Wages were down .2% by the way, according to the BLS.

4   tatupu70   2016 Aug 10, 10:21am  

thunderlips11 says

Trump has grabbed the economic concerns and made them front and center. Free Trade Extremisists have been reduced to babbling incoherently because all the evidence shows it has gutted Middle America from Binghampton to Reading to Gary to Sacramento.

He's grabbed free trade, yes. But he's abandoned the working class in every other way economically. His tax plan is a middle finger to the working man.

5   Blurtman   2016 Aug 10, 10:32am  

It has been pointed out, that the next time, there will be a better spoken, more PC anti-estabiishment Republican (worker's party?) candidate - a refined Trump that will also be an outsider. The system is not working for many Americans. But they must be in tune to the divide and conquer strategies of the PTB.
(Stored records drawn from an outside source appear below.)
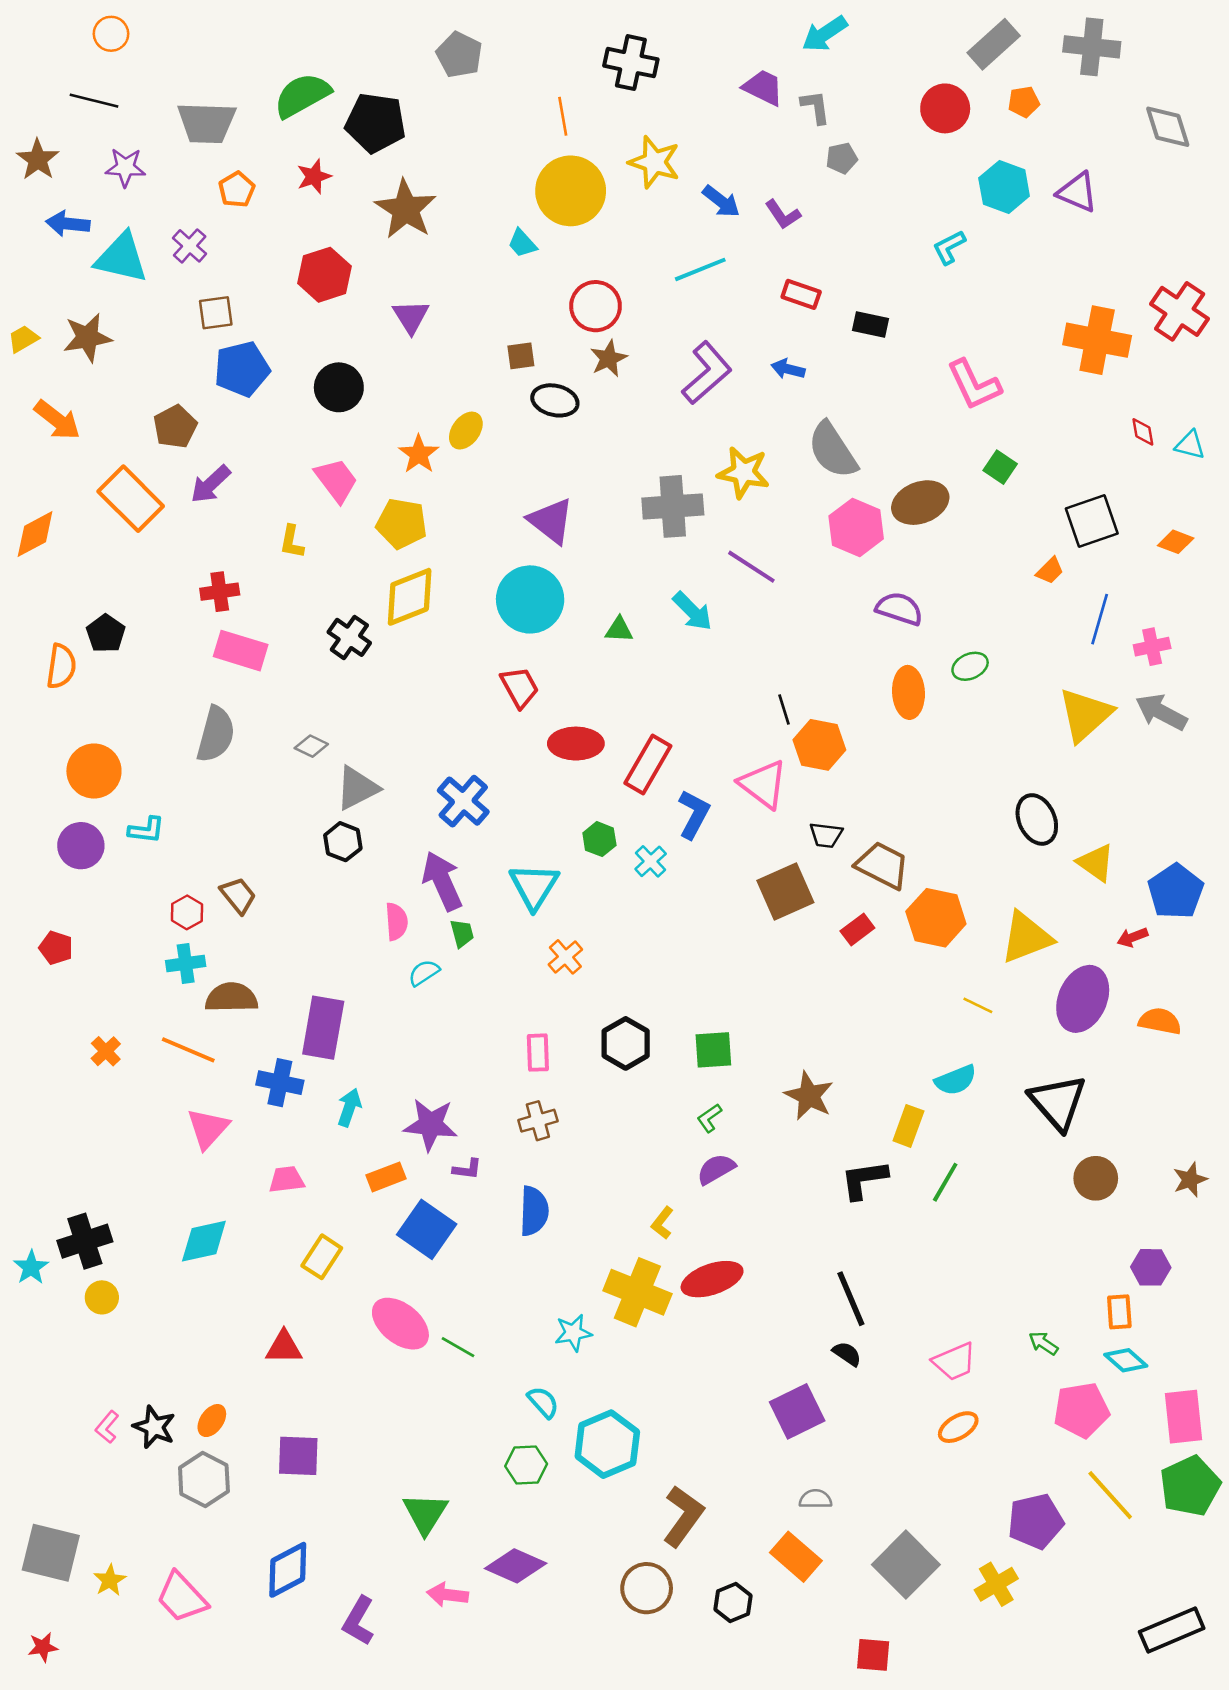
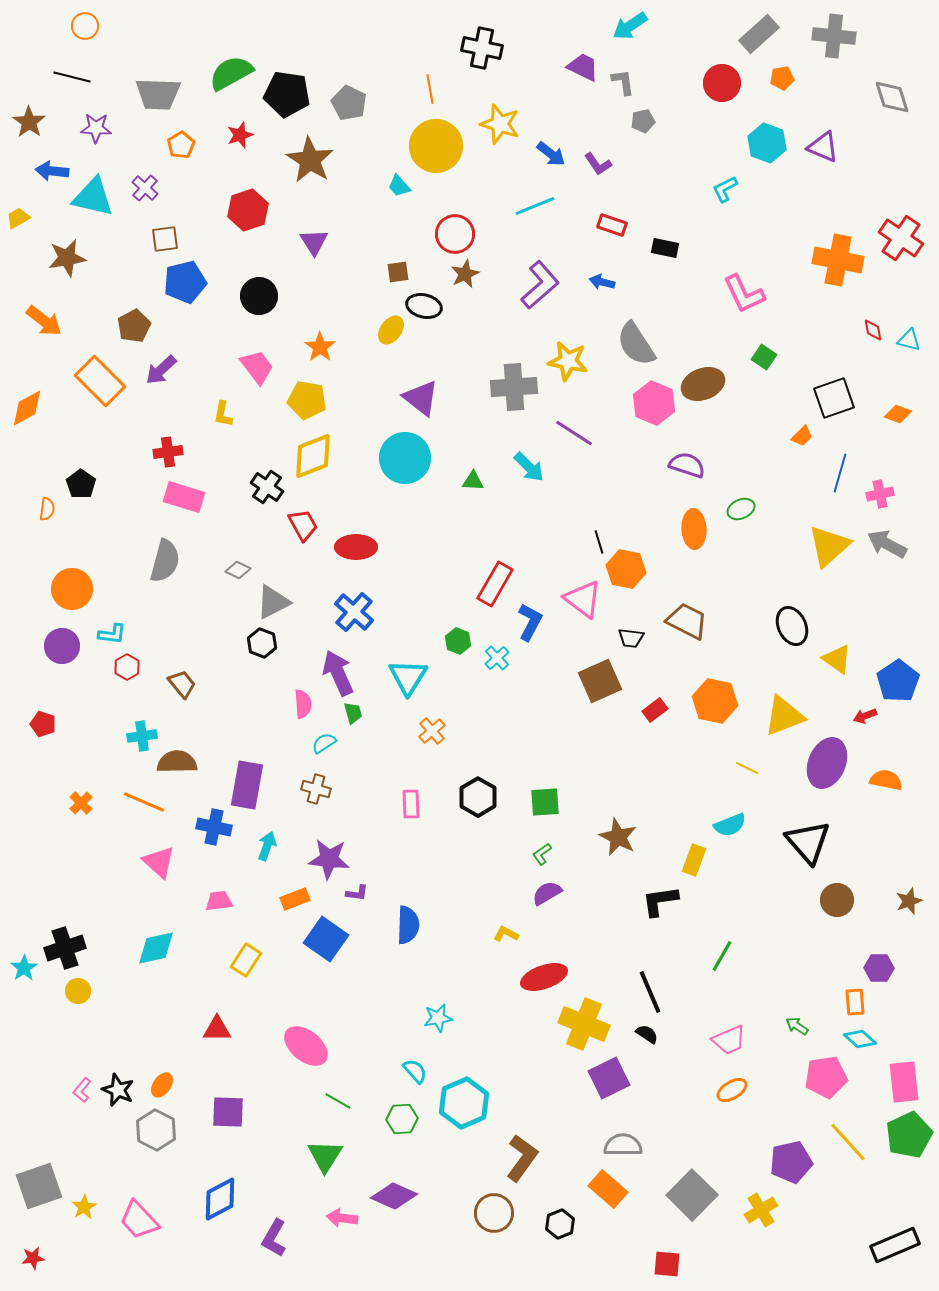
gray pentagon: (459, 55) -> (349, 103), moved
yellow trapezoid: (23, 339) -> (18, 218), moved
yellow ellipse: (466, 431) -> (391, 330), moved
orange semicircle: (61, 666) -> (47, 509), size x0.7
red trapezoid: (520, 687) -> (303, 525), moved
red ellipse: (576, 744) -> (356, 547), moved
brown trapezoid: (882, 865) -> (687, 621), moved
red hexagon: (187, 912) -> (127, 667), moved
brown cross: (538, 1121) -> (316, 789), moved, turned 32
pink triangle: (208, 1129) -> (159, 862), turned -30
green line: (945, 1182) -> (722, 956), moved
yellow L-shape: (662, 1223) -> (506, 934), turned 80
yellow cross: (637, 1292) -> (584, 1024), moved
pink ellipse: (400, 1324) -> (306, 1046), moved
green line: (458, 1347) -> (338, 1101), moved
gray semicircle: (816, 1499) -> (623, 1145), size x1.5
gray square: (51, 1553) -> (39, 1186), turned -33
6   anonymous   2016 Aug 10, 10:38am  

Trump still hasn't played the Trump Card yet. Economics, shmeckonomics, most don't even know what they're talking about when they say "we have to save The Economy!" Yea, what would we ever do without a bazillion
Quickie-Marts
Nail Salons
Hair Salons
Dollar Stores
Chinese Food
Med Express

Fuck that hogwash, twice. What people do understand is their personal budgets.

Which first requires a Job
Then you give ~ 1/4 to The State in taxes.
Then you give 1/3 to the landlord in rent/bank in mortgage/municipality in property taxes

So if you're lucky, you have ~ .40 of every dollar left on which to live. And this is where Trump can steal the election

Most the rest of that is force fed to the "health" "care" industry, by the demand of The State. Hillary has promised to take more. Most Working Class Americans know it is a raw deal, they could never afford to utilize it, and they get absolutely nothing in return for those dollars.

Which is why Bernie garnered so much support. And Trump would be wise, to pick up where Bernie left off. Same valid criticism of Clinton as Bernie. Same campaign promises. There are a lot of people who benefit from the rape and pillaging of the White Working Class, by The State, but maybe not quite enough to outvote those of us that make the world turn. Yet.

7   Shaman   2016 Aug 10, 1:01pm  

Great article! I agree that the Republican Party is being dragged kicking and screaming into the workers party agenda. The great lie of globalism is being fully exposed and people are exercising their rage. Clinton literally represents the weasels who inflicted this free trade upon us. Hell, she is freaking married to the head weasel and has vowed to put him back in charge of the economy! We can look forward to more outsourcing, more strategic immigration laws to depress wages, and a stagnant or declining economy. Electing Clinton will put America in the back of the bus and signal to the other politicians that any amount of corruption is permissible as long as they retain enough power to bury their misdeeds under a mountain of bureaucracy.

8   HydroCabron   2016 Aug 10, 1:10pm  

anonymous says

The new Republicans would no longer be the party of "business and the privileged," but the protector of a disenfranchised working class.

The problem is that the entire Republican leadership, including Ryan and Trump, is still on board with supply-side tax idiocy and ending the estate and capital gains taxes.

So, yeah, the party could go in that direction, but obstacles remain.